◆ Data items:
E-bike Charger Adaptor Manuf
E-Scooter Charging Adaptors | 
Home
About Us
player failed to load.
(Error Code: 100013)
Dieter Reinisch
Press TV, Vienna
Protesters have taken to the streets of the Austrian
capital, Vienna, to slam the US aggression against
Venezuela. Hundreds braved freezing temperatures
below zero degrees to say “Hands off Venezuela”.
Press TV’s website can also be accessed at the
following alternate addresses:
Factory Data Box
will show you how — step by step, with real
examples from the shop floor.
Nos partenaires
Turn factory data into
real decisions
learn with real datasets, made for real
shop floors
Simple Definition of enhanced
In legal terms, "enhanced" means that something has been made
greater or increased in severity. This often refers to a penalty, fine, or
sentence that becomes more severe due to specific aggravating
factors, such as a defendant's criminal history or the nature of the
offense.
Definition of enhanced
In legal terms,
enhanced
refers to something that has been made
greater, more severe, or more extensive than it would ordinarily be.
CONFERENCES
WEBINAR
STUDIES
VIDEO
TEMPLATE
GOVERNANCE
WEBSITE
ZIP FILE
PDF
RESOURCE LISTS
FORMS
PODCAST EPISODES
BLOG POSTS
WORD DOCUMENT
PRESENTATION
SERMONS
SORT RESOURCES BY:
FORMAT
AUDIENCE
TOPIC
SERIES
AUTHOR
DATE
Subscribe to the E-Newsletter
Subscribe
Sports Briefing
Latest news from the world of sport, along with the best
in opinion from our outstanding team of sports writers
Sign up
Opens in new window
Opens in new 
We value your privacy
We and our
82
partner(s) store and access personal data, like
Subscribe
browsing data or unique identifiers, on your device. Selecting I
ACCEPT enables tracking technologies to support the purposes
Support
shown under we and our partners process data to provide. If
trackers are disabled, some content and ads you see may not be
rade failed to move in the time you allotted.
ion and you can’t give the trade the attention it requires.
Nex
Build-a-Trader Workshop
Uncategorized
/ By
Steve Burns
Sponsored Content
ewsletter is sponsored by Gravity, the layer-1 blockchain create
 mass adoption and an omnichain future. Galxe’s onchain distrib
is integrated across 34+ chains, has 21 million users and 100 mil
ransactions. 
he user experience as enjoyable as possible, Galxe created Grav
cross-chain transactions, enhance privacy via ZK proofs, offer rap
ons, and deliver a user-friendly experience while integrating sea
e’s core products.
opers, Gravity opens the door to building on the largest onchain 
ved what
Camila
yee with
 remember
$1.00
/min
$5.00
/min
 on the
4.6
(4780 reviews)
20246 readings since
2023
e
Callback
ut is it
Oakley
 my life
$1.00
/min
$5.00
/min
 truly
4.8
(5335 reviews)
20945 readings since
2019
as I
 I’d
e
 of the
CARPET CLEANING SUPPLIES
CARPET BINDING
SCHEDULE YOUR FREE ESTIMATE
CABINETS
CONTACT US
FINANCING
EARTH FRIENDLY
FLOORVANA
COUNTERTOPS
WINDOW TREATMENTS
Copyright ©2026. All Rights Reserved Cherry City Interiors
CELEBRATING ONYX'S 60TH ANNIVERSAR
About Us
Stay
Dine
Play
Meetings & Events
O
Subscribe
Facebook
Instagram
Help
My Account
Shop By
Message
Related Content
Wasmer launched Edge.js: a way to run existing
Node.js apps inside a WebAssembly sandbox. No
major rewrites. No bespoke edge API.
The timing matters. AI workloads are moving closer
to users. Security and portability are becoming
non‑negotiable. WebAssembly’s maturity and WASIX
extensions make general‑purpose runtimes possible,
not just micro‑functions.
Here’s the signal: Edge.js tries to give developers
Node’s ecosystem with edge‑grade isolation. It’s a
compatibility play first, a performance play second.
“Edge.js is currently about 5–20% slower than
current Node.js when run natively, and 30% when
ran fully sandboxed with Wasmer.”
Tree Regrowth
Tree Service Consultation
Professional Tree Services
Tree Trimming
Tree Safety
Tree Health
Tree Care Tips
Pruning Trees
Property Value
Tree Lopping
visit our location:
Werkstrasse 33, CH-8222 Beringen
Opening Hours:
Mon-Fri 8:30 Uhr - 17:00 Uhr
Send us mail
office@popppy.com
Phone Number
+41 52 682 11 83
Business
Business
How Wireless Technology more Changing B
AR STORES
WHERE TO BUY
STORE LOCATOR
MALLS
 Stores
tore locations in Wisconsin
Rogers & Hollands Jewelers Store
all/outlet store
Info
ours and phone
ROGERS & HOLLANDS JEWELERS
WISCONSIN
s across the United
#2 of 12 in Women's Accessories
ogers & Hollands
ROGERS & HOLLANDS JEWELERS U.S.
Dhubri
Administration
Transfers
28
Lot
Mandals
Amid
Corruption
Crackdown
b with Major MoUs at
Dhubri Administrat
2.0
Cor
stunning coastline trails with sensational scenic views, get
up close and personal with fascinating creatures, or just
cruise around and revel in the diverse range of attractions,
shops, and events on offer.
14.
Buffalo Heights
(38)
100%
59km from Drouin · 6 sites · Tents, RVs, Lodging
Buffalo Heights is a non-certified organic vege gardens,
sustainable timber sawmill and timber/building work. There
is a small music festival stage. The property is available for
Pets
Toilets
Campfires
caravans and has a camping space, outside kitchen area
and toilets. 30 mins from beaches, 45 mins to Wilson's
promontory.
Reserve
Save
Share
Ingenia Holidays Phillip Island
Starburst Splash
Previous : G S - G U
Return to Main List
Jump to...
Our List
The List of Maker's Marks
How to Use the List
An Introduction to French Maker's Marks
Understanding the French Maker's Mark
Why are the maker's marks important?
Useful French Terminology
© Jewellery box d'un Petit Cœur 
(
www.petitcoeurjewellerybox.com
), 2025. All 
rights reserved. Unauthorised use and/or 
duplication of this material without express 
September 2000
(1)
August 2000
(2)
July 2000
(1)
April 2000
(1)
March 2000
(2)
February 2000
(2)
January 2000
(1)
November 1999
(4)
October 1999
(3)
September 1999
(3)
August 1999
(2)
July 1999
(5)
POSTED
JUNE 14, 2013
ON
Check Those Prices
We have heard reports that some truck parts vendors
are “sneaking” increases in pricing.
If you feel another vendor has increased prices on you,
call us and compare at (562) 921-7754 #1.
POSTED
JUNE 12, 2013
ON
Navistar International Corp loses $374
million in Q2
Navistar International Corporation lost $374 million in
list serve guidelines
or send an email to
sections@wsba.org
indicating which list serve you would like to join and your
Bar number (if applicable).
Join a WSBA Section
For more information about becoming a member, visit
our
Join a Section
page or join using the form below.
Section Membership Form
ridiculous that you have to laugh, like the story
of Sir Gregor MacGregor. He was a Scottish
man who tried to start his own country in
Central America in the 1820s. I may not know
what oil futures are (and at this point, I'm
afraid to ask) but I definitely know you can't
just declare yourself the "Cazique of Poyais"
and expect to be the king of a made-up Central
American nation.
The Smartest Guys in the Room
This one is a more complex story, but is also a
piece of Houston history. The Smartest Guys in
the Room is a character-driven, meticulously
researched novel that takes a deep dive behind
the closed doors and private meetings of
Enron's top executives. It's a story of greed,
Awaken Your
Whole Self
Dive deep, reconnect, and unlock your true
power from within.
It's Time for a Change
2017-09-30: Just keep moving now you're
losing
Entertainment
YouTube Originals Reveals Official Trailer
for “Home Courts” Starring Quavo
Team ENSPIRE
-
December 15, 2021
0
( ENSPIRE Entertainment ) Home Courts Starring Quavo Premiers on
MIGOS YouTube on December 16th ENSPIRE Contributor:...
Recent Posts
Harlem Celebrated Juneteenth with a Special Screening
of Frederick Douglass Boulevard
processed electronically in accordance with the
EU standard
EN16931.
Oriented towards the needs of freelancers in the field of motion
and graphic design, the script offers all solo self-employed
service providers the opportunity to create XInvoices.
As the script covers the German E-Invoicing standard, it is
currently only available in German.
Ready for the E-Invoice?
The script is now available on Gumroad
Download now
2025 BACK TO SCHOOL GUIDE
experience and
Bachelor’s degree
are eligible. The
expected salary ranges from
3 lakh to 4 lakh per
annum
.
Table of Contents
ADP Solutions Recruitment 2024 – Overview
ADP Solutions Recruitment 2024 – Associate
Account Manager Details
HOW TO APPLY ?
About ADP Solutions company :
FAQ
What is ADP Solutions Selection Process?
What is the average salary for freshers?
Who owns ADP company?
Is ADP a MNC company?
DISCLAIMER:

◆ What the exercise asks:
Your answer must consist only of the lines from the start of the records above through the line with "Press TV’s website", each retyped exactly.

◆ Written solution:
E-bike Charger Adaptor Manuf
E-Scooter Charging Adaptors | 
Home
About Us
player failed to load.
(Error Code: 100013)
Dieter Reinisch
Press TV, Vienna
Protesters have taken to the streets of the Austrian
capital, Vienna, to slam the US aggression against
Venezuela. Hundreds braved freezing temperatures
below zero degrees to say “Hands off Venezuela”.
Press TV’s website can also be accessed at the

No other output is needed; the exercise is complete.